-- Data shown follows --

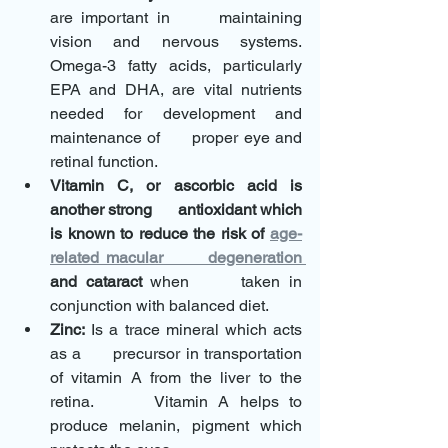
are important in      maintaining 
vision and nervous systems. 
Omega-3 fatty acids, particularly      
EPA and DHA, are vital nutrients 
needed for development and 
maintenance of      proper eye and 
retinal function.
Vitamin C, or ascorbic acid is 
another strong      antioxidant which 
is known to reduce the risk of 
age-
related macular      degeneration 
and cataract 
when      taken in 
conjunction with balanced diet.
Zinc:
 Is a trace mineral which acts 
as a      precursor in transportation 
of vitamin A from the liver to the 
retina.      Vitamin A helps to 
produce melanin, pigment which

-- Data shown concluded --
-- Data shown follows --

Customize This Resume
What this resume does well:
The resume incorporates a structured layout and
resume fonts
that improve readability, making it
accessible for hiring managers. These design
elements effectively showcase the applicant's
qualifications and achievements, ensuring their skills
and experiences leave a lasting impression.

-- Data shown concluded --

▸ **Task**:
Beginning with the line containing "are important in" and ending with the line containing "produce melanin, pigment which", extract those lines exactly from the listing above, and only those.

▸ **Response area**:
are important in      maintaining 
vision and nervous systems. 
Omega-3 fatty acids, particularly      
EPA and DHA, are vital nutrients 
needed for development and 
maintenance of      proper eye and 
retinal function.
Vitamin C, or ascorbic acid is 
another strong      antioxidant which 
is known to reduce the risk of 
age-
related macular      degeneration 
and cataract 
when      taken in 
conjunction with balanced diet.
Zinc:
 Is a trace mineral which acts 
as a      precursor in transportation 
of vitamin A from the liver to the 
retina.      Vitamin A helps to 
produce melanin, pigment which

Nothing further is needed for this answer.